[Start of section]

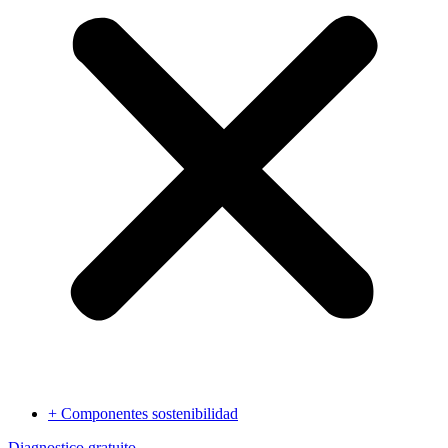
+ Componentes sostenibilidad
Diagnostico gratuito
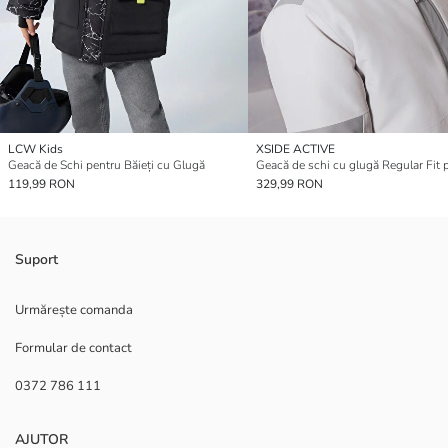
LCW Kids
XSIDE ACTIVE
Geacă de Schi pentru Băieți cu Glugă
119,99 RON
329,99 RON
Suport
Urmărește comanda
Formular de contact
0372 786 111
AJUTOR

[End of section]
[Start of section]

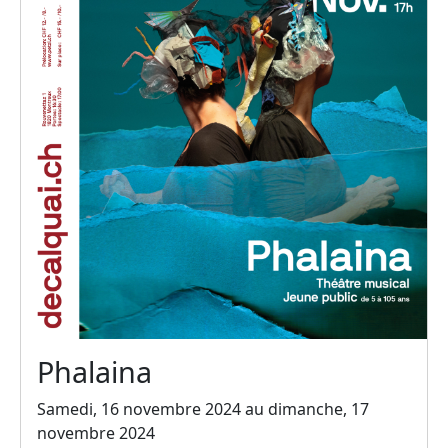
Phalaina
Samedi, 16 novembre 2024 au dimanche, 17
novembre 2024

[End of section]

**Prompt:**
Using the listing above, pick out each line that contains the word "novembre", then copy it.

**Output of the exercise:**
Samedi, 16 novembre 2024 au dimanche, 17
novembre 2024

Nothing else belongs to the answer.